完全独立後の黒澤監督は海外進出となる『暴走機関車』で企画の頓挫。続く日米合作『トラトラトラ』での監督降板と苦難の時代に入ります。
 
自宅を担保に資金調達までした『どですかでん』を撮影公開するも興行的に失敗。そして自殺未遂事件を引き起こします。
その後、ソ連からの招聘で『デルスウザーラ』で復活の兆しを掴み、ゴッドファーザー監督のコッポラ氏などの協力を経て資金集めを行い『影武者』などの制作に進んでいきます。
 
作品公開のペースが落ちたことを考えれば、多少なりとも独立後は資金集めに労力が割かれたのは事実としてあったと思います。
 
今後の小島監督の選択肢はゲーム制作に留まることを前提にすれば、
①現状の環境で制作を続ける。
②資金・出資者を集め独立。
③海外メーカーからのオファーに応じる。
 
この3つの選択肢が考えられます。クリエイターにとって制作環境の変化は作品への影響は大きく、特にメタルギアの権利がコナミにあるため小島監督は環境もタイトルも新しいもので挑戦となります。
 

ファンの怒りの根源は経営陣の安易な切り捨てだと思う

時を同じく『桃太郎電鉄』のクリエイターさくまあきら氏もコナミとの確執を明かしています。
 
今回の騒動でファンの怒りの根源は、「ブランドコンテンツの活用をせず安易に切り捨てたこと」にあるのではないでしょうか。

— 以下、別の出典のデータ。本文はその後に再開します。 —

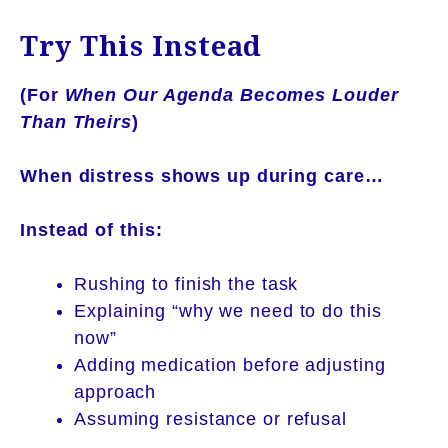
Try This Instead
(For
When Our Agenda Becomes Louder
Than Theirs
)
When distress shows up during care…
Instead of this:
Rushing to finish the task
Explaining “why we need to do this
now”
Adding medication before adjusting
approach
Assuming resistance or refusal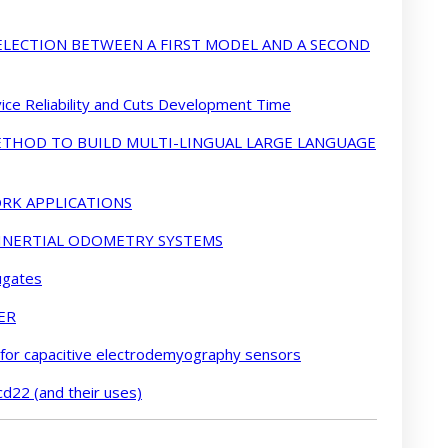
LECTION BETWEEN A FIRST MODEL AND A SECOND
ce Reliability and Cuts Development Time
METHOD TO BUILD MULTI-LINGUAL LARGE LANGUAGE
RK APPLICATIONS
 INERTIAL ODOMETRY SYSTEMS
ugates
ER
 for capacitive electrodemyography sensors
cd22 (and their uses)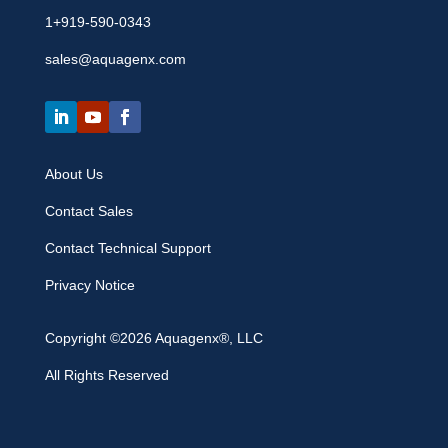
1+919-590-0343
sales@aquagenx.com
About Us
Contact Sales
Contact Technical Support
Privacy Notice
Copyright ©2026 Aquagenx®, LLC
All Rights Reserved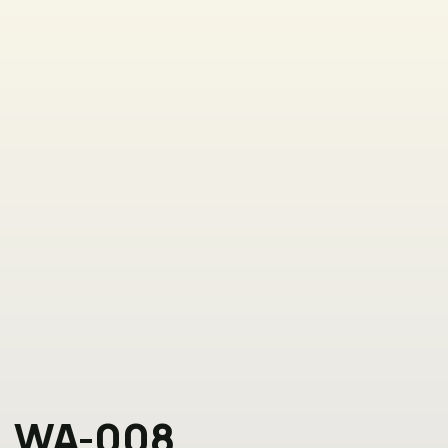
WA-008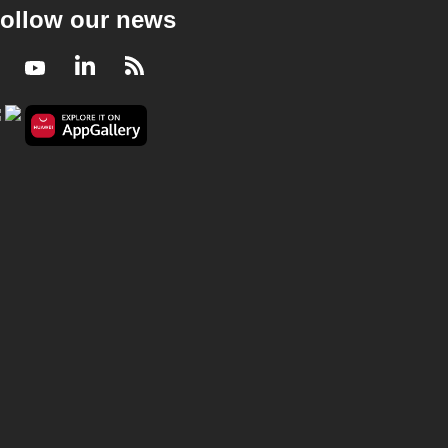
ollow our news
Facebook
Youtube
LinkedIn
RSS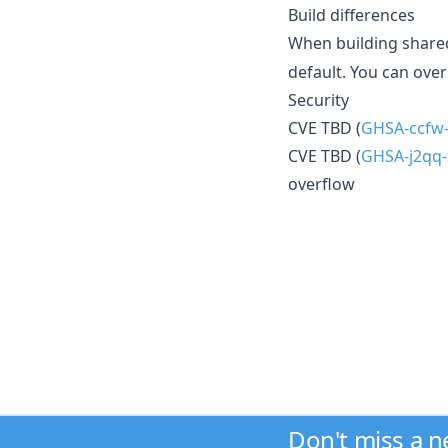
Build differences
When building shared
default. You can ove
Security
CVE TBD (
GHSA-ccfw-
CVE TBD (
GHSA-j2qq-
overflow
Don't miss a 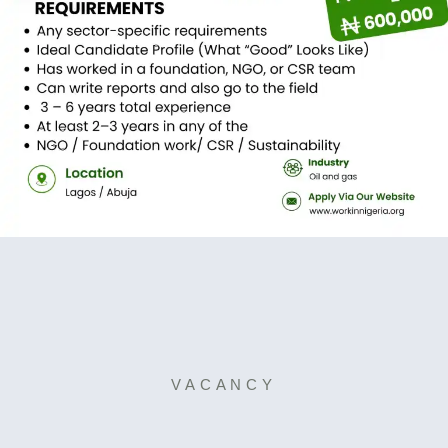
VACANCY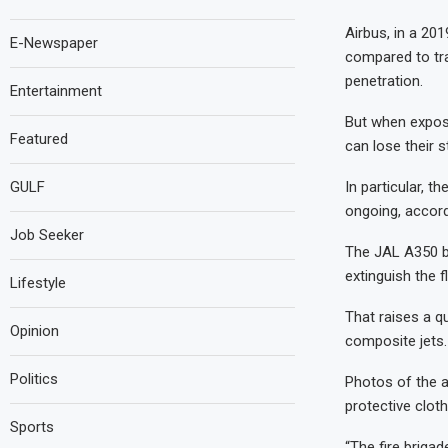
Airbus, in a 201
E-Newspaper
compared to tra
penetration.
Entertainment
But when expose
Featured
can lose their s
In particular, t
GULF
ongoing, accord
Job Seeker
The JAL A350 bu
extinguish the 
Lifestyle
That raises a qu
Opinion
composite jets.
Politics
Photos of the a
protective cloth
Sports
“The fire brigad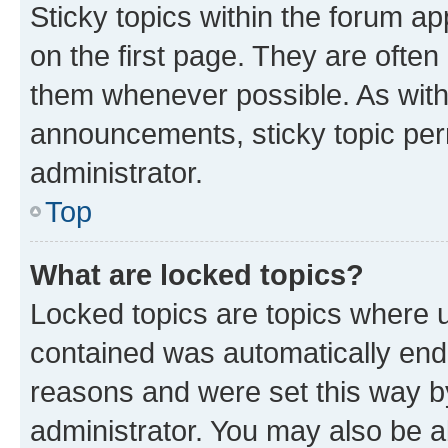
Sticky topics within the forum 
on the first page. They are often
them whenever possible. As wit
announcements, sticky topic per
administrator.
Top
What are locked topics?
Locked topics are topics where u
contained was automatically en
reasons and were set this way b
administrator. You may also be a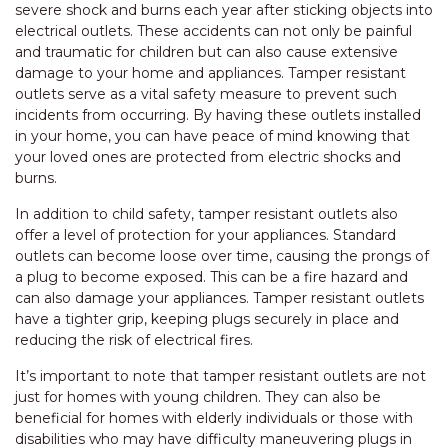
severe shock and burns each year after sticking objects into
electrical outlets. These accidents can not only be painful
and traumatic for children but can also cause extensive
damage to your home and appliances. Tamper resistant
outlets serve as a vital safety measure to prevent such
incidents from occurring. By having these outlets installed
in your home, you can have peace of mind knowing that
your loved ones are protected from electric shocks and
burns.
In addition to child safety, tamper resistant outlets also
offer a level of protection for your appliances. Standard
outlets can become loose over time, causing the prongs of
a plug to become exposed. This can be a fire hazard and
can also damage your appliances. Tamper resistant outlets
have a tighter grip, keeping plugs securely in place and
reducing the risk of electrical fires.
It’s important to note that tamper resistant outlets are not
just for homes with young children. They can also be
beneficial for homes with elderly individuals or those with
disabilities who may have difficulty maneuvering plugs in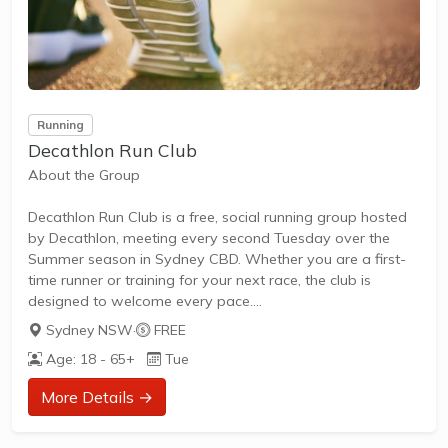
Running
Decathlon Run Club
About the Group
Decathlon Run Club is a free, social running group hosted
by Decathlon, meeting every second Tuesday over the
Summer season in Sydney CBD. Whether you are a first-
time runner or training for your next race, the club is
designed to welcome every pace.
Sydney NSW
·
FREE
Age: 18 - 65+
Tue
What to Expect
More Details →
Runners meet at the Decathlon store in the Sydney CBD
for a social 5–7km run, with three pace groups so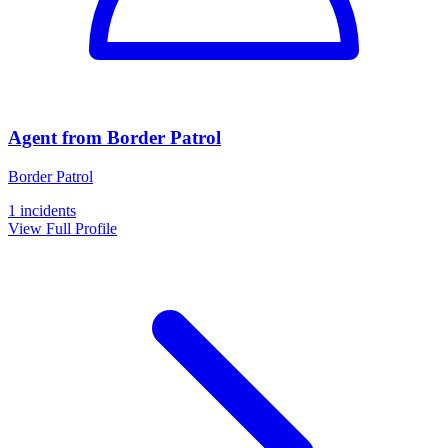
Agent from Border Patrol
Border Patrol
1 incidents
View Full Profile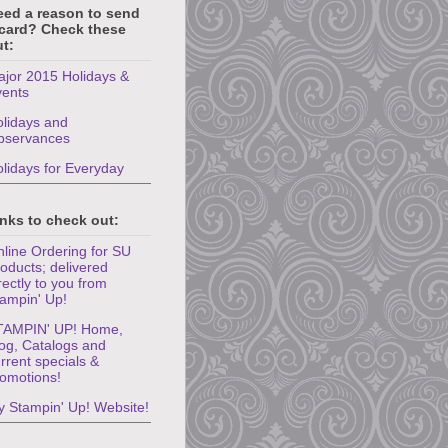
eed a reason to send
 card? Check these
t:
jor 2015 Holidays &
vents
lidays and
bservances
lidays for Everyday
nks to check out:
line Ordering for SU
oducts; delivered
rectly to you from
ampin' Up!
TAMPIN' UP! Home,
og, Catalogs and
rrent specials &
omotions!
 Stampin' Up! Website!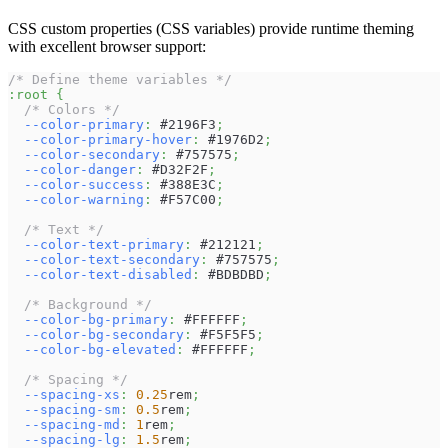
CSS custom properties (CSS variables) provide runtime theming
with excellent browser support:
/* Define theme variables */
:root
{
/* Colors */
--color-primary
:
#2196F3
;
--color-primary-hover
:
#1976D2
;
--color-secondary
:
#757575
;
--color-danger
:
#D32F2F
;
--color-success
:
#388E3C
;
--color-warning
:
#F57C00
;
/* Text */
--color-text-primary
:
#212121
;
--color-text-secondary
:
#757575
;
--color-text-disabled
:
#BDBDBD
;
/* Background */
--color-bg-primary
:
#FFFFFF
;
--color-bg-secondary
:
#F5F5F5
;
--color-bg-elevated
:
#FFFFFF
;
/* Spacing */
--spacing-xs
:
0.25
rem
;
--spacing-sm
:
0.5
rem
;
--spacing-md
:
1
rem
;
--spacing-lg
:
1.5
rem
;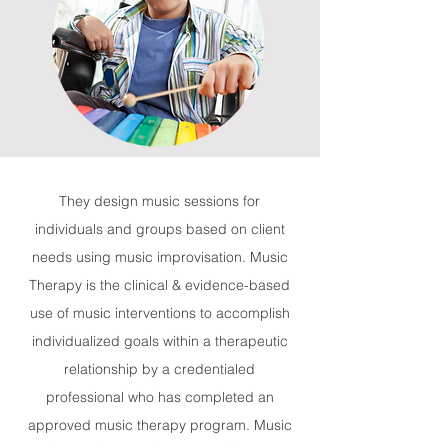
They design music sessions for
individuals and groups based on client
needs using music improvisation. Music
Therapy is the clinical & evidence-based
use of music interventions to accomplish
individualized goals within a therapeutic
relationship by a credentialed
professional who has completed an
approved music therapy program. Music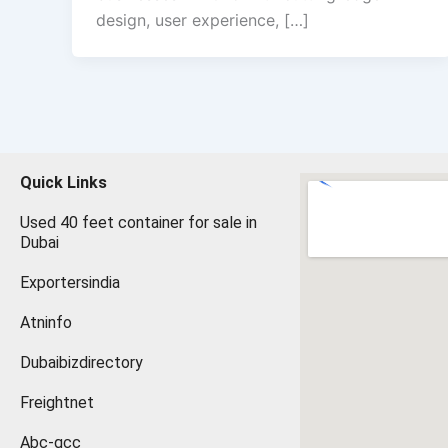
design, user experience, […]
Quick Links
Used 40 feet container for sale in
Dubai
Exportersindia
Atninfo
Dubaibizdirectory
Freightnet
Abc-gcc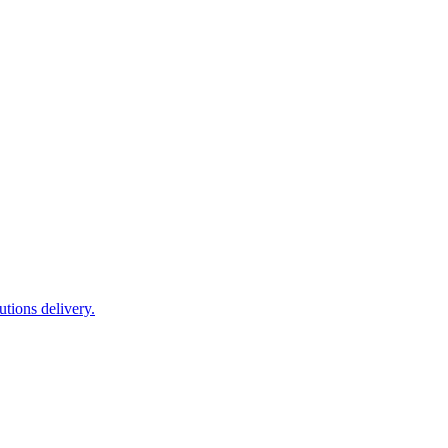
tions delivery.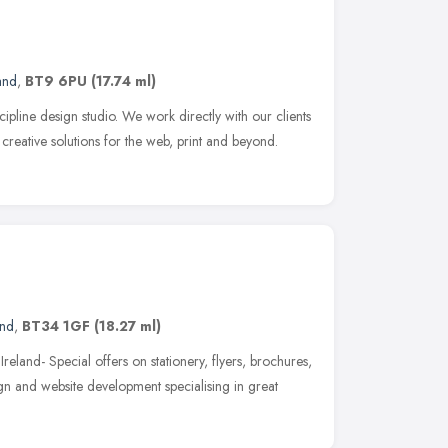
and
,
BT9 6PU
(17.74 ml)
cipline design studio. We work directly with our clients
creative solutions for the web, print and beyond.
and
,
BT34 1GF
(18.27 ml)
Ireland- Special offers on stationery, flyers, brochures,
n and website development specialising in great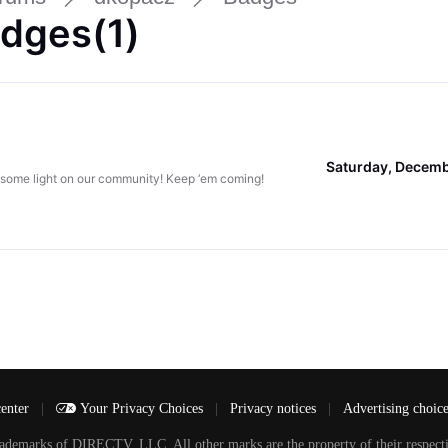
dges(1)
Saturday, Decemb
 some light on our community! Keep ‘em coming!
center
|
Your Privacy Choices
|
Privacy notices
|
Advertising choic
arks of DIRECTV, LLC. All other marks are the property of their respecti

これがもし、ソフトパワーを侮らなかった任天堂の経営陣であれば、このような状況には至ってなかったのではと思います。
 
任天堂の社長だった故・山内溥氏がソフトウェアについて残した「楽しさと面白さを模索し続けていくだけだ」の言葉。
それはファンに楽しんでもらった先の収益を前提として語られています。
 
80年代からゲーム制作の最前線で戦ってきた小島監督も同じ気持ちでファンに向けて制作されているのではないでしょうか。
 
任天堂が販売しているamiboはゲーム業界でなんとか1タイトルの収益を高める為の施策だと思うんです。
 
企業理念を守りながらファンに面白いものを提供する任天堂の姿をファンは見ているからこそ、今回のコナミ経営陣の場当たり的な施策に怒りを抱いたのでしょう。